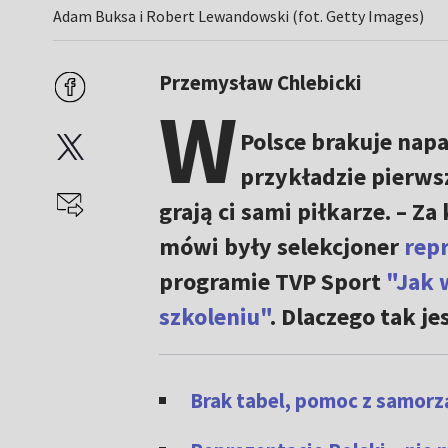
Adam Buksa i Robert Lewandowski (fot. Getty Images)
Przemysław Chlebicki
W
Polsce brakuje nap
przykładzie pierwsze
grają ci sami piłkarze. – Z
mówi były selekcjoner
repr
programie TVP Sport
"Jak 
szkoleniu"
. Dlaczego tak je
Brak tabel, pomoc z samorz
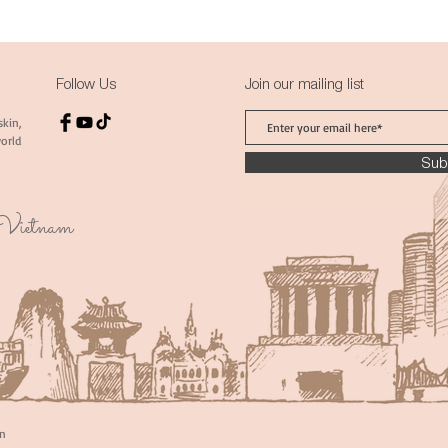
Follow Us
Join our mailing list
skin,
orld
Sub
n Vietnam
in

● **Task to complete**
Repeat the records above exactly, omitting every picture.

● **Result of the exercise**
Adam Buksa i Robert Lewandowski (fot. Getty Images)
Przemysław Chlebicki
W
Polsce brakuje nap
przykładzie pierwsze
grają ci sami piłkarze. – Z
mówi były selekcjoner
repr
programie TVP Sport
"Jak 
szkoleniu"
. Dlaczego tak je
Brak tabel, pomoc z samorz
Follow Us
Join our mailing list
skin,
orld
Sub
n Vietnam
in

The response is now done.